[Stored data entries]
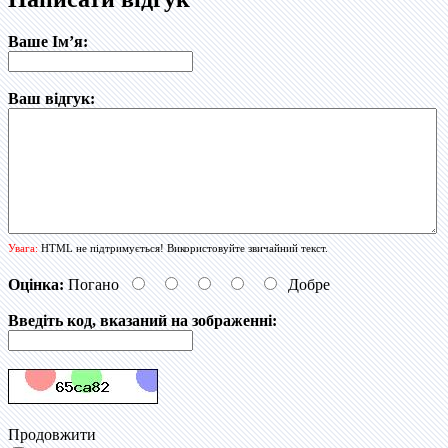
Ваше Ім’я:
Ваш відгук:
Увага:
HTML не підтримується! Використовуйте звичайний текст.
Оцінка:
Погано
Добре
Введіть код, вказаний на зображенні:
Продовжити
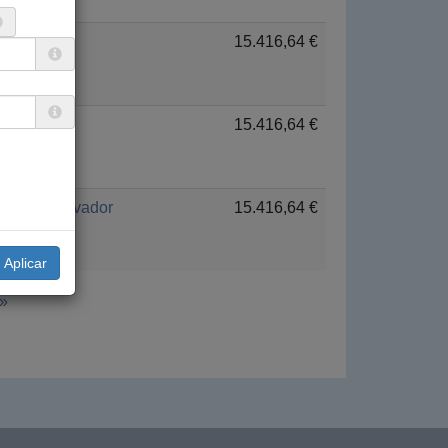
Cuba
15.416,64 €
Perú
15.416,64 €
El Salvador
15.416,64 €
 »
---
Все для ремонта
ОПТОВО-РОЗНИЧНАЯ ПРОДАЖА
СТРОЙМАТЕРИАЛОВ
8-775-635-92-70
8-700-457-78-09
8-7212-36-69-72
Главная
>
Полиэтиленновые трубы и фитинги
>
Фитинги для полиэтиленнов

• [What is being asked] Print exactly the lines above from the one with "ОПТОВО-РОЗНИЧНАЯ ПРОДАЖА" to the one with "Фитинги для полиэтиленнов", including both.

• [Output below]
ОПТОВО-РОЗНИЧНАЯ ПРОДАЖА
СТРОЙМАТЕРИАЛОВ
8-775-635-92-70
8-700-457-78-09
8-7212-36-69-72
Главная
>
Полиэтиленновые трубы и фитинги
>
Фитинги для полиэтиленнов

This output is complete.